But I think that on the whole (talking about massive generalisations and not studies of individuals), those preferences are innate.
jeez. I hope whatever you teach it isn't science. The evidence shows the vast majority is taught. There may or may not be a tiny minority innate/biological effect. But yeah, you go with your beliefs....and while teachers like you are ignoring the evidence and going with their beliefs, I'll be going with home education.
My DD used to wear a batman swimming costume. She got SO many questions from adults and children along the lines of 'are you a girl or a boy?' 'why are you wearing that then?' 'wouldn't you like a nice pink costume like mine?' and she didn't get ANY questions from lifeguards about whether or not she should be swimming out of her depth.
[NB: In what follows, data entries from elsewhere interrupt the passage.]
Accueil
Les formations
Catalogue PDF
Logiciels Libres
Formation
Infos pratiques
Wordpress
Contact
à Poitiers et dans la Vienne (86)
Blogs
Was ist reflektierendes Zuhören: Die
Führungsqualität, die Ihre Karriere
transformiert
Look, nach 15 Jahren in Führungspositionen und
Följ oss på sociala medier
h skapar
When it wore out, we went shopping and it turned out she mysteriously suddenly preferred a pink and orange flowery costume.
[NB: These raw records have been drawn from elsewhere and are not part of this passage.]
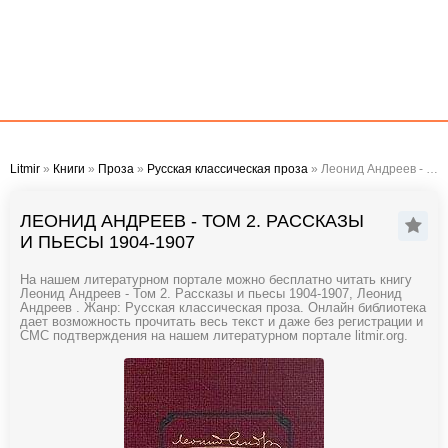
Litmir
»
Книги
»
Проза
»
Русская классическая проза
» Леонид Андреев - Том 2. Рассказы и пьесы 1904-1907
ЛЕОНИД АНДРЕЕВ - ТОМ 2. РАССКАЗЫ
И ПЬЕСЫ 1904-1907
На нашем литературном портале можно бесплатно читать книгу
Леонид Андреев - Том 2. Рассказы и пьесы 1904-1907, Леонид
Андреев . Жанр: Русская классическая проза. Онлайн библиотека
дает возможность прочитать весь текст и даже без регистрации и
СМС подтверждения на нашем литературном портале litmir.org.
So now we get no comments querying her gender, and every single bloody week a life guard would be over asking if she was okay to swim our of her depth.
A month ago in the shower, an adult came over and said 'Ah, I thought it was you....what happened to your lovely batman costume? I loved seeing you play in that'. And guess what....now she wants to go back to super heros when her current costume wears out.
So....do you think her preference for super heros versus flowers is A) innate, biological and there since birth, B) imposed by what people around her tell her they think she should prefer?
And would you care to guess what all that querying her ability has done to her actually ability, let alone her confidence, in swimming? Yes, that's right, we are now about 3 months back from where we were when the batman costume died, all because of people assuming girls must be less able and less confident than boys.
That is exactly how adults (and other children) impose gender difference on children, where none existed.